Jihoon has the titles, the stage, the roar of the crowd. He’s finally on the edge of the legacy he’s chased since debut.

But Hyeonjoon isn’t there anymore. Not in the lineup, not waiting backstage, not his to come home to.

Instead, Jihoon watches from across the Rift as his first love learns how to be loved properly—by someone else.
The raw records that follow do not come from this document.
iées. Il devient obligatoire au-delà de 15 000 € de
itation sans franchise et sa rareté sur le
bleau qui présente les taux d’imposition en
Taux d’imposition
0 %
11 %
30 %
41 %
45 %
Is this the price of greatness, or just proof that he was always chasing the wrong dream?

Notes:

A/N:

Hi, so basically just a brainfart from my late-night musings and Midnight Rain by Taylor Swift. It’s been almost a decade since I last wrote fic, so this is just a messy love letter from the ADHD corners of my brain. Thank you for reading—I hope you enjoy this angsty little what-if.

Work Text:


 

LCK Finals, 2025

The roar of Inspire Arena was the kind of sound you felt in your chest before you heard it in your ears. It vibrated through the floor, through the arena seats, and through the palms of fans clutching banners with trembling hands. The casters’ voices surged above the crowd, loud and almost breathless:

 

Gen G gets their revenge for last summer. And they are your 2025 LCK Finals Champions!

 

The announcement boomed, but Jihoon heard it almost distantly, as though from underwater. His headset was already off, his teammates surging out of their chairs, Canyon slamming his fist into the air, Ruler hugging Duro. Kiin shouted something wordless, pure triumph, and Jihoon followed, because this was what he had worked for, wasn’t it?

Another title. Another trophy.

MSI, EWC, and now LCK. All that remained was Worlds, the one crown he’d chased for his entire career.
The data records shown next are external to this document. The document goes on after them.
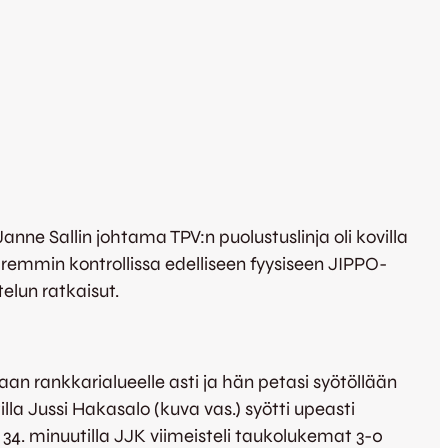
anne Sallin johtama TPV:n puolustuslinja oli kovilla
remmin kontrollissa edelliseen fyysiseen JIPPO-
telun ratkaisut.
taan rankkarialueelle asti ja hän petasi syötöllään
la Jussi Hakasalo (kuva vas.) syötti upeasti
 34. minuutilla JJK viimeisteli taukolukemat 3-0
He smiled because the cameras were on him, because his fans deserved that much. He let himself be pulled into the embrace of his team. He lifted the trophy when it was placed in his hands. He stood in the rain of confetti, the sound of ten thousand voices chanting Gen G! Gen G! Gen G!

It should have been enough.

But as the lights dimmed and the interviews ended, as the trophy was placed carefully back on its pedestal for photos, Jihoon felt the ache inside his chest again—the hollow space where joy should be.

 


 

The ride home was quieter than expected. Kiin was scrolling through his phone, already looking at social media reactions. Duro was softly humming, replaying the walkout music like he always did after a big win. Canyon had leaned his head back, almost dozing off.

Jihoon stared at his own phone. The lock screen glowed in the dark interior of the van, lighting the edges of his face. Dozens of messages had already poured in: old teammates, friends from high school, even his parents. Congratulations! You did it again! One step away from Worlds!

He should have replied. He should have joined in the laughter when Ruler cracked a joke about their confetti hair.

Instead, Jihoon opened a blank message. His thumbs hovered.

 

Hyung, I did it. Did you watch the game? Only the Worlds title left! I hope you’re proud

 

The words stared back at him, blurry in the dim light of the van.

He deleted them as quickly as he’d typed them. The ache in his chest grew heavier.

Choi Hyeonjoon wouldn’t read it anyway. Not anymore.

 


 

Griffin, 2019

They had been teammates for four years. Four years in which they had followed each other from roster to roster, like shadows bound together.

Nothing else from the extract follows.